WCLPlayerDiscover (player-finder in git)

  1. The lambda is triggered every 15 minutes from 3 am to 8 am through EventBridge scheduler
  2. It looks for a discovery rule in the discovery_schedules collection of Mongo that hasn't been run since at least DELAY_DISCOVERY_IN_HOURS (24) hours
{
  "_id": {
    "$oid": "638190fc00bc58421e002c83"
  },
  "raid": 26,
  "difficulty": 3,
  "startPage": 1,
  "endPage": 600,
  "lastRun": {
    "$date": {
      "$numberLong": "1669438300480"
    }
  }
}
  1. If a rule is found, it breaks down the total number of pages to scrap in chunks of PAGES_PER_THREAD (200) and process the chunks using multiple threads in parallel (5 max currently hardcoded)
  2. All the discovered players are then saved in the discovers collection in Mongo
{
  "_id": 57147396,
  "raidsToScrap": {
    "26": [
      3,
      5
    ],
    "28": [
      3,
      4,
      5
    ]
  }
}
  1. The lastRun field of the discovery rule used is then updated with the current timestamp

Note :

  • We can't run "unlimited" parallel thread with a massive amount of pages because the website then blacklist temporarily the Lambda IP address
  • Currently 3 to 5 thread with 200 pages each and 256 MB (more RAM means more powerfull thread in Lambda, so few RAM mean slower thread and helps staying under the radar) works
  • More than 800 pages in one thread or even 1000 pages on 7 thread and 512 MB RAM and the Lambda reach the max timeout

WCLPlayerDiscoverAggregator (player-finder-aggregator in git)
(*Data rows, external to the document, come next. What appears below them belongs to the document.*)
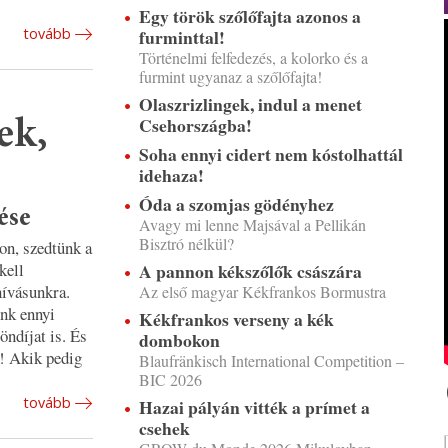
Egy török szőlőfajta azonos a
furminttal!
tovább
Történelmi felfedezés, a kolorko és a
furmint ugyanaz a szőlőfajta!
Olaszrizlingek, indul a menet
Csehországba!
ek,
Soha ennyi cidert nem kóstolhattál
idehaza!
Óda a szomjas gödényhez
ése
Avagy mi lenne Majsával a Pellikán
Bisztró nélkül?
on, szedtünk a
kell
A pannon kékszőlők császára
hívásunkra.
Az első magyar Kékfrankos Bormustra
unk ennyi
Kékfrankos verseny a kék
öndíjat is. És
dombokon
! Akik pedig
Blaufränkisch International Competition –
BIC 2026
tovább
Hazai pályán vitték a prímet a
csehek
  1. The lambda is triggered at 8am every day through EventBridge scheduler
  2. If all discovery rule in the discovery_schedules collection are less than 24 hours (means we have scrapped all the players for the day) then it continue
  3. It loads data from the discovers mongo collection
  4. Push all the data loaded into the wcl-discovered-players SQS queue (same format than in mongo)
  5. It empty the discovers mongo collection

Note :

  • It is important to run after all the scrapping jobs for the day made by WCLPlayerDiscover are done because we then know exactly which raids and difficulty a player have participated in.
  • With exact participation of a player we can query only for the specific raid/difficulty boss data from WCL API
  • We create only 1 SQS message per player aggregated from the different asynchronous scrapping job which are focused only on a specific raid & difficulty pair (1 message per player vs 1 message per player per raid per difficulty)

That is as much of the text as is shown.